Multiculturalism: California's educrats have put out new rules for
teaching Islamic studies to seventh-graders in public schools, and they are as
biased as ever. They'll also likely spread eastward.The lesson guidelines
adopted by the bellwether state whitewash the violence and oppression of women
codified in Islamic law, or Shariah. And they're loaded with revisionist
history about the faith.
For example, the suggested framework glorifies Shariah as a liberal reform
movement that "rejected" the mistreatment of women that existed in Arabia
before Muhammad and his successors conquered the region, according to Accuracy
in Academia. The guidelines claim that Islamic law established for the first
time that men and women were entitled to equal "respect."
Not so, says Islamic scholar and author Nonie Darwish, who grew up Muslim
in Egypt.
"I am shocked that that is what they teach," she said. "Women had more
rights in Arabia before Shariah."
In fact, "wife beating is allowed under Shariah" today, she added. "It
allows a woman seen without a headdress to be flogged, punishes rape victims,
and calls for beheading for adultery."
California's course on world religions also omits Islam's long history of
jihadist violence, while portraying Christianity as an intolerant and
bloodthirsty faith.
Christianity isn't given equal time, either. It's covered in just two days
— as opposed to up to two weeks for Islam — and doesn't involve kids in any
role-playing activities like the Islam unit.
Students do get a healthy dose of skepticism about the Christian faith,
including a biting history of its persecution of other people.

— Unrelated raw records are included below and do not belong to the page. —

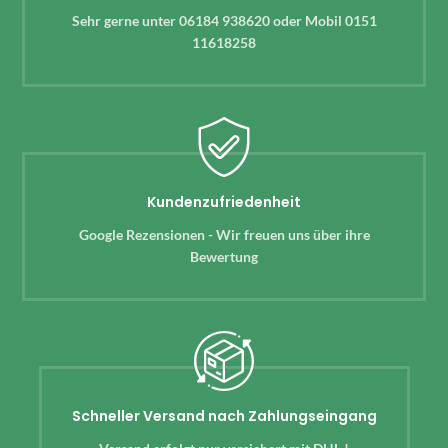
Sehr gerne unter 06184 938620 oder Mobil 0151
11618258
Kundenzufriedenheit
Google Rezensionen - Wir freuen uns über ihre
Bewertung
Schneller Versand nach Zahlungseingang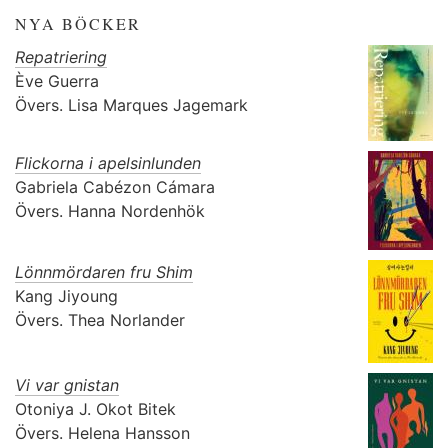
NYA BÖCKER
Repatriering
Ève Guerra
Övers.
Lisa Marques Jagemark
Flickorna i apelsinlunden
Gabriela Cabézon Cámara
Övers.
Hanna Nordenhök
Lönnmördaren fru Shim
Kang Jiyoung
Övers.
Thea Norlander
Vi var gnistan
Otoniya J. Okot Bitek
Övers.
Helena Hansson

Islam, in contrast, gets a pass from critical review. Even jihad is
presented as an "internal personal struggle to do one's best to resist
temptation," not waging holy war.
"California schools are pushing an unbalanced religious agenda that favors
Islam and minimizes Christianity and Judaism," Accuracy in Academia warns in
its latest Campus Report.
Who helped build the California Education Department's framework for
Islamic studies? Islamist "scholars" with the Council on Islamic Education, or
CIE, a Saudi-tied activist group.
The consultancy changed its name after former IBD Washington bureau chief
Paul Sperry, author of "Infiltration: How Muslim Spies and Subversives Have
Penetrated Washington," exposed that its chief researcher and textbook
consultant for years taught social studies at a Saudi madrassa just outside
Washington.
The Islamic Saudi Academy is a breeding ground for terrorists, including
the valedictorian-turned-al-Qaida agent recently sentenced to life for
plotting to assassinate President Bush.